Problem details>
Identify all lines below that hold "have" and collect them.

Data for review section start

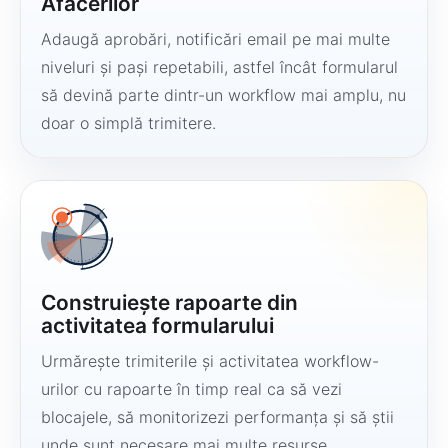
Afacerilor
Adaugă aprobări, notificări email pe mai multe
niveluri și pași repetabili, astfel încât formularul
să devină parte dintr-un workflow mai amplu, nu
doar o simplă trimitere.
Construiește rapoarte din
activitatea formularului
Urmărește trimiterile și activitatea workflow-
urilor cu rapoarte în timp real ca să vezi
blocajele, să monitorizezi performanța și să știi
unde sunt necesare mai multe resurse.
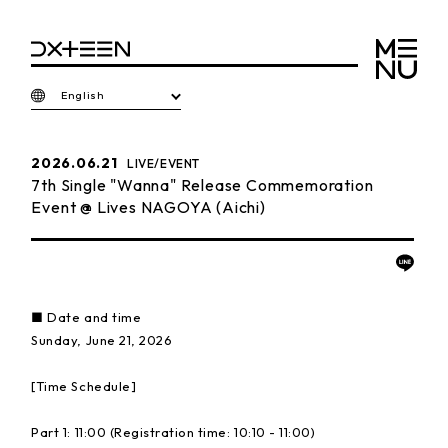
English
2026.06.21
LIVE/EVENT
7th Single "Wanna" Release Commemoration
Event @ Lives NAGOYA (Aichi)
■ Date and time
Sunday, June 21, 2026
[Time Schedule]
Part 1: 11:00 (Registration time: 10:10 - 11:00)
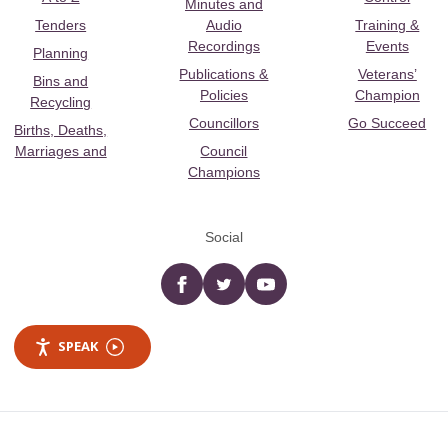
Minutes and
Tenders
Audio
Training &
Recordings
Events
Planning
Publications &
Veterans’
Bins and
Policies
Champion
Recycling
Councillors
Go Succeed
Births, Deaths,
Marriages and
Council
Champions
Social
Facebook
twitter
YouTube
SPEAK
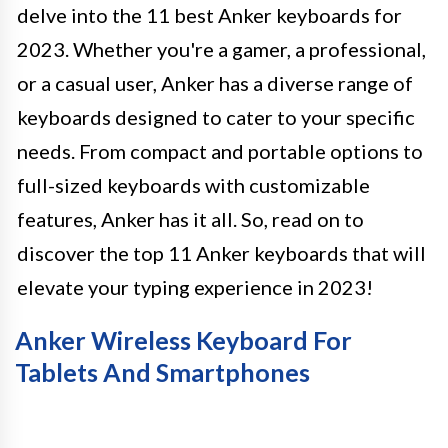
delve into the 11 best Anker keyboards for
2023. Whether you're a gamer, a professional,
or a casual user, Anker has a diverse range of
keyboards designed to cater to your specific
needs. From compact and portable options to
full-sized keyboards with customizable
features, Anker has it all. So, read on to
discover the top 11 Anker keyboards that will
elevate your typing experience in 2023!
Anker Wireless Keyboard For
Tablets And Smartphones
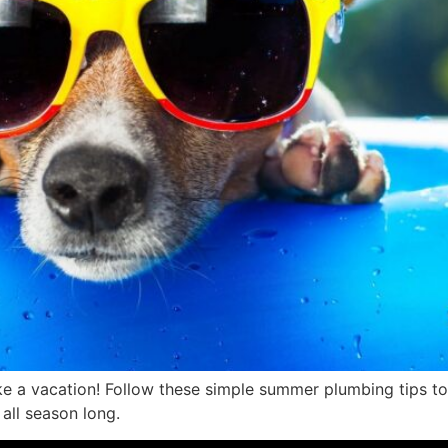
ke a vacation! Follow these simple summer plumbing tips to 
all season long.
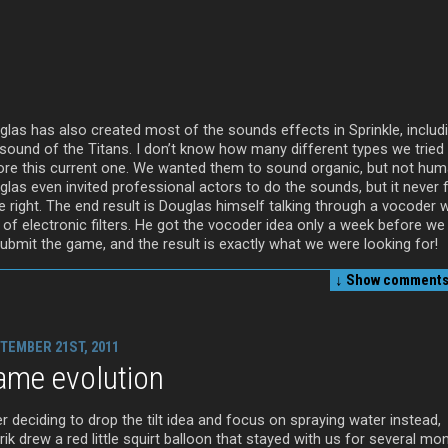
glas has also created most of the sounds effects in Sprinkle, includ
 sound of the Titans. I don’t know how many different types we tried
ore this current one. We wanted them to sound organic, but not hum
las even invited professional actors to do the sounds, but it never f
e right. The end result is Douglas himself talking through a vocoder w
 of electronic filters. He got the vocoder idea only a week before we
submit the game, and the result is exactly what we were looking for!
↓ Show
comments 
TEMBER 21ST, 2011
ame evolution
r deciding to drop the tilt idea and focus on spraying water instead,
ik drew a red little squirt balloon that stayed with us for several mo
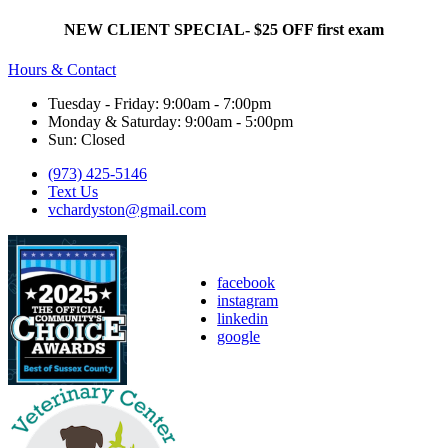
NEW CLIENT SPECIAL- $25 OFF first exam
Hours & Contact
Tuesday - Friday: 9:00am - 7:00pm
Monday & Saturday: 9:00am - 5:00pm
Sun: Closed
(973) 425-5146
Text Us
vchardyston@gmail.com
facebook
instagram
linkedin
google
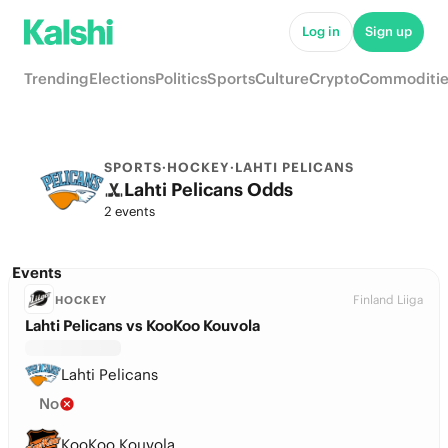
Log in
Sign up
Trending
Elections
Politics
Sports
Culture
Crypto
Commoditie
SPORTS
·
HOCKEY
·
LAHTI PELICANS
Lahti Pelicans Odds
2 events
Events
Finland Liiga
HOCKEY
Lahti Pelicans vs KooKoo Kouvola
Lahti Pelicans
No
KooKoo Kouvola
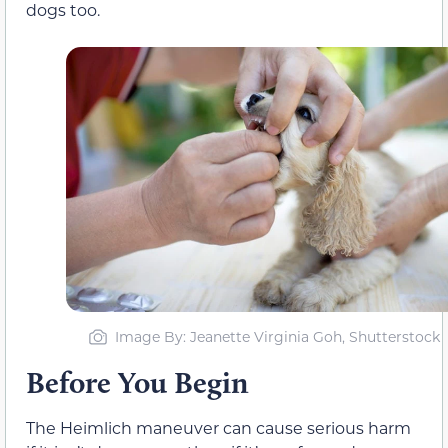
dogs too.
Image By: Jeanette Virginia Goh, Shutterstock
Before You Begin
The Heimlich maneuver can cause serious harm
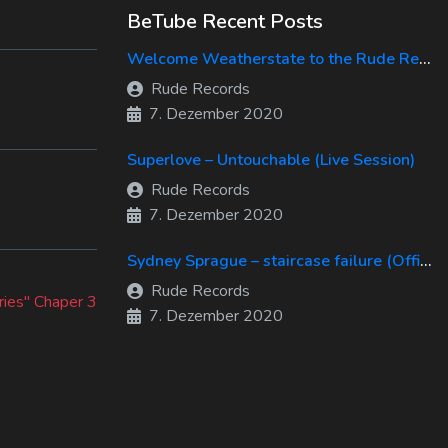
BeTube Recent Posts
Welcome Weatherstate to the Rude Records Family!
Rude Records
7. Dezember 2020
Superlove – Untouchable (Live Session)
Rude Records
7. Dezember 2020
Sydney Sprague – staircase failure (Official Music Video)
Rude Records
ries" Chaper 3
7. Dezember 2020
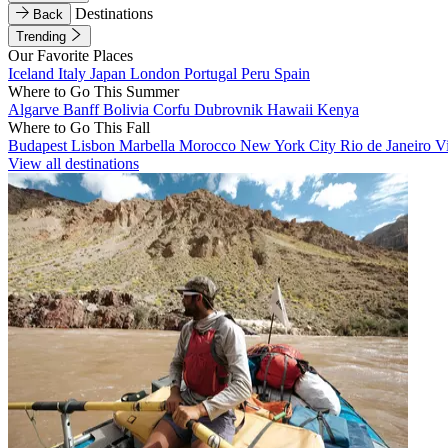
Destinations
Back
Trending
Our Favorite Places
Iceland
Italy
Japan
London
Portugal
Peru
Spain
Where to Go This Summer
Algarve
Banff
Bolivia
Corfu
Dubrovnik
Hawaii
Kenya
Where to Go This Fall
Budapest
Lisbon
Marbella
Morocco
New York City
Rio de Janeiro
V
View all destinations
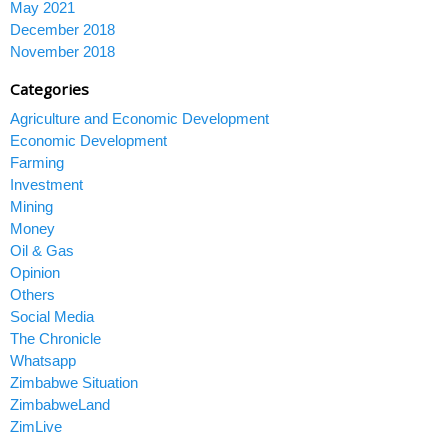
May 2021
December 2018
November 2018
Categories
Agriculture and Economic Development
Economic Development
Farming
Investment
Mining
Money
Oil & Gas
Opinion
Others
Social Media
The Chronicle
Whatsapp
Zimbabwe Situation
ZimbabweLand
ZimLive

Data for review section end
Data for review section start

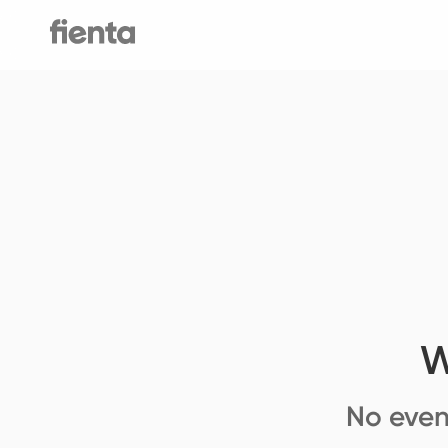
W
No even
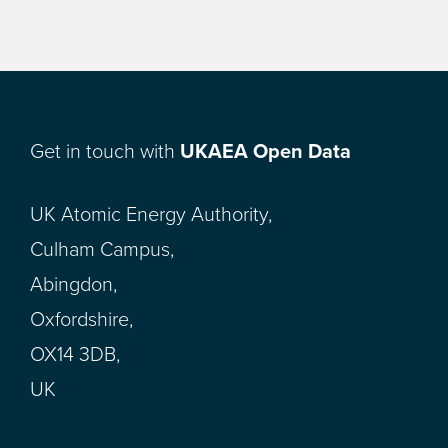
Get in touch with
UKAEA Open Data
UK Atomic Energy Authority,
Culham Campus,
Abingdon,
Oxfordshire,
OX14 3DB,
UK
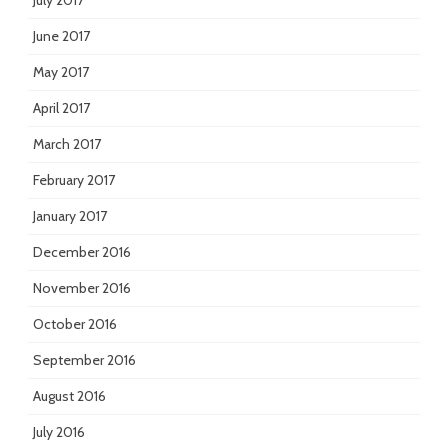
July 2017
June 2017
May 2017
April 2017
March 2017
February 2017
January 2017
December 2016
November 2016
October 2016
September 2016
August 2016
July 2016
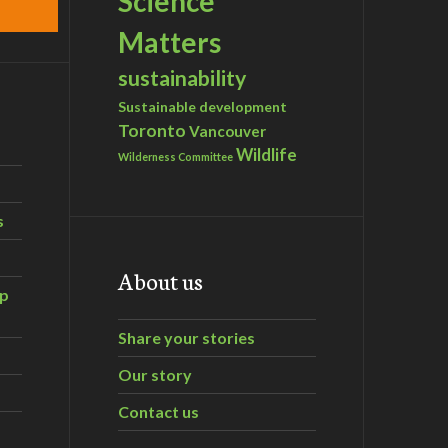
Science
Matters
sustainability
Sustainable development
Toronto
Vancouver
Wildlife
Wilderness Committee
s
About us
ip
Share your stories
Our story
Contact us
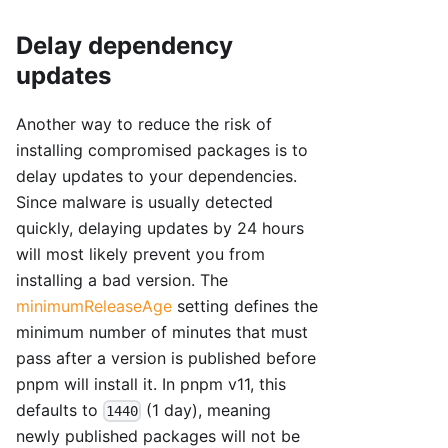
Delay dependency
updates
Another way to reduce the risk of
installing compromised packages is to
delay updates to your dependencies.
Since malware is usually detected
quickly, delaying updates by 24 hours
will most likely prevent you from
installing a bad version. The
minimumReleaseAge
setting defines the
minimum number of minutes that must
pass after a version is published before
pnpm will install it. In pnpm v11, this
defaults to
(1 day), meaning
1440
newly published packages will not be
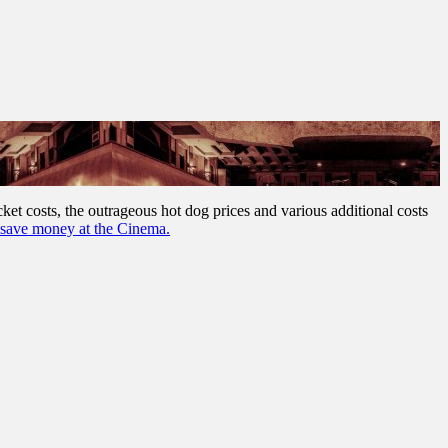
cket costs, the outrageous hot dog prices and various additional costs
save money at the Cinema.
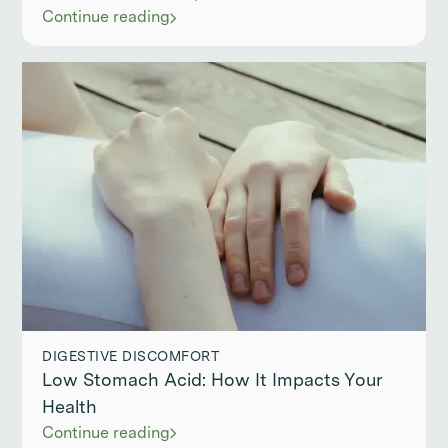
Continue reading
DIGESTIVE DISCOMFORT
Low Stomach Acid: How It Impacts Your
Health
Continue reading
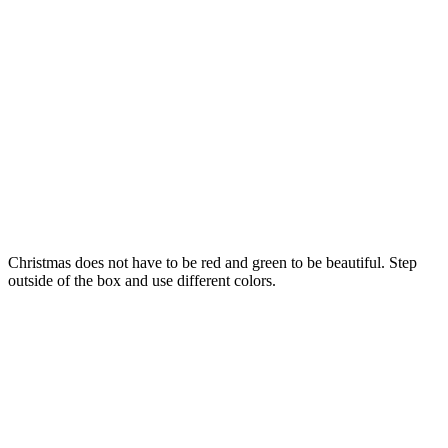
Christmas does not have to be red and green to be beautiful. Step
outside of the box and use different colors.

Data for review section end
Data for review section start

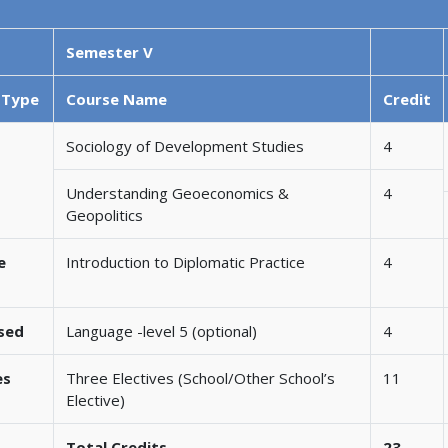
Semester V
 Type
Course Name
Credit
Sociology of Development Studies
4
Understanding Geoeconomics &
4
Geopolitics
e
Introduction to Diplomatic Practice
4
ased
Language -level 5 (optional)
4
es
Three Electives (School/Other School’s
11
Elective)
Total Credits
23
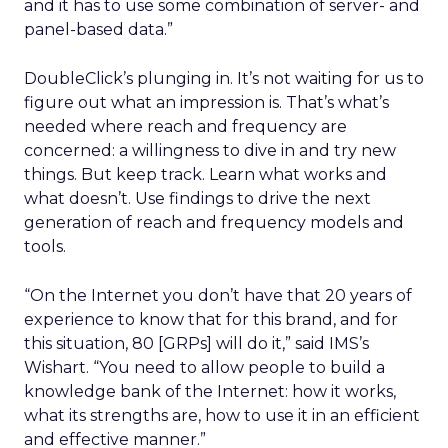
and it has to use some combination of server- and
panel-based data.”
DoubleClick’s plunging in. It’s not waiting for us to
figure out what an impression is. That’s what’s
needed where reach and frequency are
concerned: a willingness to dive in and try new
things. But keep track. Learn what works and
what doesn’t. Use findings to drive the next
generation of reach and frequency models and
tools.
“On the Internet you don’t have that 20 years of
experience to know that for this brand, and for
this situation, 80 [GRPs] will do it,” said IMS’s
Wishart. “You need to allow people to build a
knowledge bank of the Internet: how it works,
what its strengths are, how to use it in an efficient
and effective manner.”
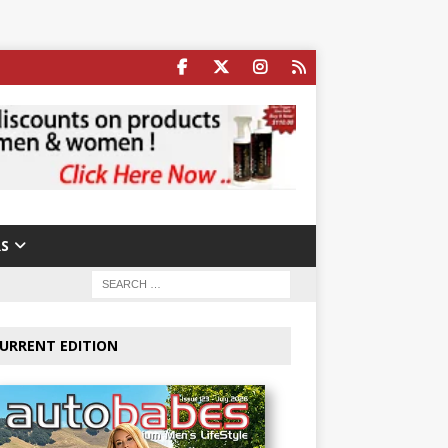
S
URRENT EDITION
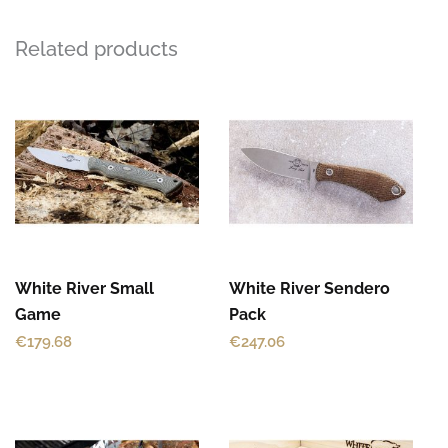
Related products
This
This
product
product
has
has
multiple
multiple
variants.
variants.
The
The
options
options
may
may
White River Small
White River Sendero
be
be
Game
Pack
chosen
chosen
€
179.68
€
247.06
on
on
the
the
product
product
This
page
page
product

Data for review section end

Solution to the problem>
Christmas does not have to be red and green to be beautiful. Step
“On the Internet you don’t have that 20 years of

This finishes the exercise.